*** Begin section ***

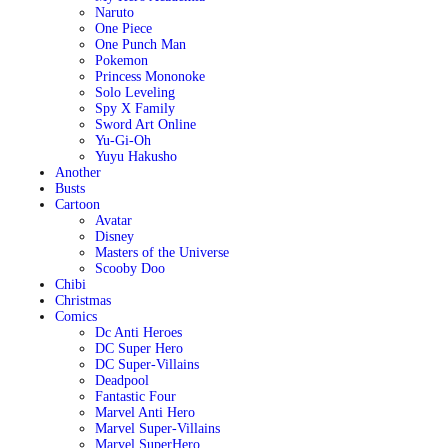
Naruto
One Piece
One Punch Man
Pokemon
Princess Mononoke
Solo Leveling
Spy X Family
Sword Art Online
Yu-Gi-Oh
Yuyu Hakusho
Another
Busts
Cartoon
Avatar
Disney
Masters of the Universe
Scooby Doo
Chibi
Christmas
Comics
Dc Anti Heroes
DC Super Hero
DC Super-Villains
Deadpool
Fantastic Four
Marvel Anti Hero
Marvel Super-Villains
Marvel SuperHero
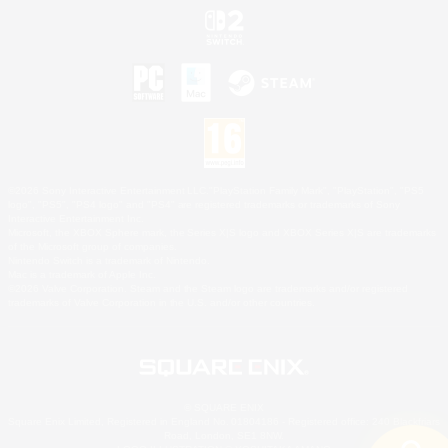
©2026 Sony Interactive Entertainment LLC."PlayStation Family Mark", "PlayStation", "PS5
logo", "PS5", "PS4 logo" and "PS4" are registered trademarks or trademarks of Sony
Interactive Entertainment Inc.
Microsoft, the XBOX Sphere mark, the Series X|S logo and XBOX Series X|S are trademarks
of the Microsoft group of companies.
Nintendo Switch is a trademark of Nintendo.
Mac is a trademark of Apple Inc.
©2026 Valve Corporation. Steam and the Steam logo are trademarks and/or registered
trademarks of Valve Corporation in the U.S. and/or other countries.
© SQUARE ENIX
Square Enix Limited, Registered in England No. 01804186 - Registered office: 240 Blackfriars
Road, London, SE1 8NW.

*** End section ***
*** Begin section ***

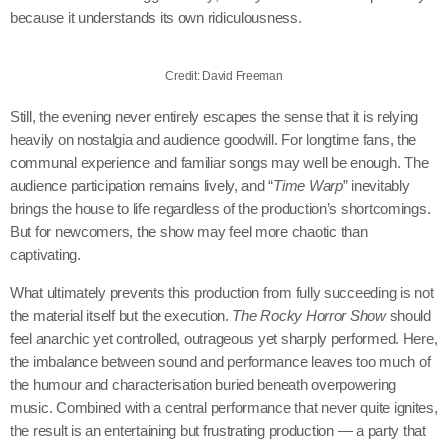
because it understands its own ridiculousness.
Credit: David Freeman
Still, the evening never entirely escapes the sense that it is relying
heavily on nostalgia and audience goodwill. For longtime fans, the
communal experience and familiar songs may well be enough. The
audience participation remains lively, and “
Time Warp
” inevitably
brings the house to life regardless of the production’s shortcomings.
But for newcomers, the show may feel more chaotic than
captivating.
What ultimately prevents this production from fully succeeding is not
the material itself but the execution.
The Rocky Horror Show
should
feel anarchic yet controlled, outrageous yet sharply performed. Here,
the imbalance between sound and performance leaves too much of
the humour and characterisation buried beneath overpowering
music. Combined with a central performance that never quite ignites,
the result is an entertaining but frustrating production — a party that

*** End section ***

Work request —
Of the lines above, extract only those from the line with "trademarks of Sony" to the line with "Road, London, SE1 8NW.", both included, exactly as written.

Exercise solution —
logo", "PS5", "PS4 logo" and "PS4" are registered trademarks or trademarks of Sony
Interactive Entertainment Inc.
Microsoft, the XBOX Sphere mark, the Series X|S logo and XBOX Series X|S are trademarks
of the Microsoft group of companies.
Nintendo Switch is a trademark of Nintendo.
Mac is a trademark of Apple Inc.
©2026 Valve Corporation. Steam and the Steam logo are trademarks and/or registered
trademarks of Valve Corporation in the U.S. and/or other countries.
© SQUARE ENIX
Square Enix Limited, Registered in England No. 01804186 - Registered office: 240 Blackfriars
Road, London, SE1 8NW.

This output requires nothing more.